My company is moving into a new office, and upgrading to a T1 in the process. The phone company brought the line to the basement of our new building, and we hired an electrician to bring the line into our office.
The only problem is, the cable he brought into our office (which is just hanging out of the ceiling) is not nearly long enough to reach the rack where we installed the router. So, what I’m wondering is if I can hook up a CAT-5 coupler to the T1 cable, and just use another CAT5 cable to extend it.
Will this work, or is the T1 wiring too different (or sensitive) for such a crude solution? I figure that, since a CAT5 patch cable is straight-through, there shouldn’t be any problems, but I’d like to verify that first.
You can extend it. The ordinary connectors will work.

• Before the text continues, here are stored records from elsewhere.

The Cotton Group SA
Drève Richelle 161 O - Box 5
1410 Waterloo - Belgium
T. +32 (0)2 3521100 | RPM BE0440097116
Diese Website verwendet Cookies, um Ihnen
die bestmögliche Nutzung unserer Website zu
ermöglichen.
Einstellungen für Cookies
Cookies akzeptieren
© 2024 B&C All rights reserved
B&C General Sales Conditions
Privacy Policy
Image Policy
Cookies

Even better is if you twist the wires together in parallel (not a butt connection that is), and solder them, and tape them into the shape of a continuous wire. This way there will be little impedance change and little reflection. In coaxial connectors they go to a great deal of trouble to keep the insulation shaped similarly all the way through the connector, but in this cable it is less important. But if you kept adding connections and wondered why it eventually didn’t work, it could be important.
A T1 signal is fairly robust. We’ve even punched it down on 4 sets of punch blocks, and run it across 2 different 50-pair cables to get it to terminate in a different suite of our building. It still gave full T1 speed and very few errors were logged on the interface card.
You may want to note the status of the lights on the card it plugs into, and make sure they come up the same once you extend it.